Why is there this need? Current deep learning systems require large amounts of data in order to yield optimal results. Neural language models are now trained on many billions of parameters, with data sets that are terabytes in size. Despite this, they have achieved remarkable success across a wide range of tasks in Natural Language Processing, and in AI generally. But these systems have a number of limitations which require closer attention:
First, the models take a long time to pretrain, and they are difficult to modify. As a result, much research in NLP is shaped by what one can achieve with large transformers. This has marginalised important computational learning questions for which they are not well suited.
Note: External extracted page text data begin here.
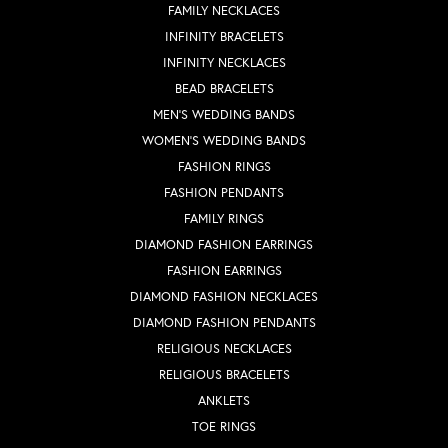
FAMILY NECKLACES
INFINITY BRACELETS
INFINITY NECKLACES
BEAD BRACELETS
MEN'S WEDDING BANDS
WOMEN'S WEDDING BANDS
FASHION RINGS
FASHION PENDANTS
FAMILY RINGS
DIAMOND FASHION EARRINGS
FASHION EARRINGS
DIAMOND FASHION NECKLACES
DIAMOND FASHION PENDANTS
RELIGIOUS NECKLACES
RELIGIOUS BRACELETS
ANKLETS
TOE RINGS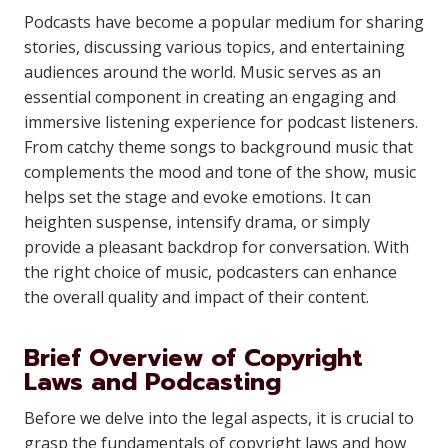
Podcasts have become a popular medium for sharing
stories, discussing various topics, and entertaining
audiences around the world. Music serves as an
essential component in creating an engaging and
immersive listening experience for podcast listeners.
From catchy theme songs to background music that
complements the mood and tone of the show, music
helps set the stage and evoke emotions. It can
heighten suspense, intensify drama, or simply
provide a pleasant backdrop for conversation. With
the right choice of music, podcasters can enhance
the overall quality and impact of their content.
Brief Overview of Copyright
Laws and Podcasting
Before we delve into the legal aspects, it is crucial to
grasp the fundamentals of copyright laws and how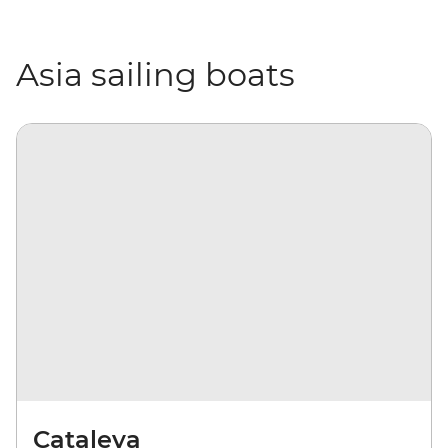
Asia sailing boats
Cataleya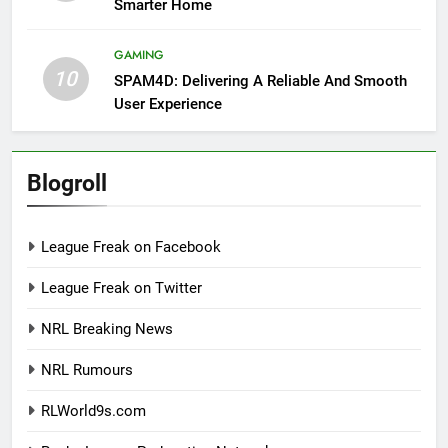
Smarter Home
GAMING
10
SPAM4D: Delivering A Reliable And Smooth
User Experience
Blogroll
League Freak on Facebook
League Freak on Twitter
NRL Breaking News
NRL Rumours
RLWorld9s.com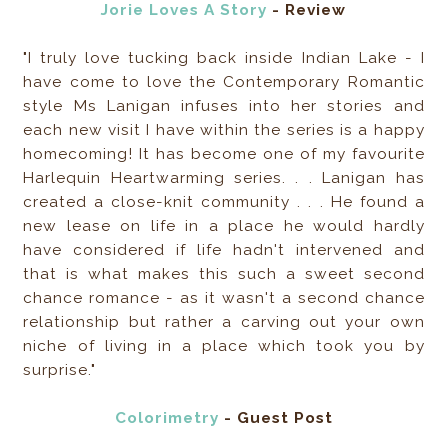
Jorie Loves A Story
- Review
"I truly love tucking back inside Indian Lake - I
have come to love the Contemporary Romantic
style Ms Lanigan infuses into her stories and
each new visit I have within the series is a happy
homecoming! It has become one of my favourite
Harlequin Heartwarming series. . . Lanigan has
created a close-knit community . . . He found a
new lease on life in a place he would hardly
have considered if life hadn't intervened and
that is what makes this such a sweet second
chance romance - as it wasn't a second chance
relationship but rather a carving out your own
niche of living in a place which took you by
surprise."
Colorimetry
- Guest Post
Second, because of the heavy resources required to develop them, they have become the preserve of tech companies. Researchers at most universities and smaller centres are now positioned as consumers of these systems, limited to fine tuning them for experimental work on downstream tasks.
Third, the complexity, size, and mode of computation of transformers has rendered the way in which they acquire the generalisations extracted from data largely opaque. This has made it difficult to understand precisely why they succeed, or fail, where they do.
Finally, comparison with human learning and representation has become increasingly difficult, given the large disparity in accessible data and learning time between transformers and humans. Therefore, the cognitive interest of deep learning has receded.
These reasons alone are sufficient to motivate us at CLASP to bring fellow researchers together for an organized discussion. We welcome original contributions in all areas of NLP and related domains of AI that address aspects of this issue.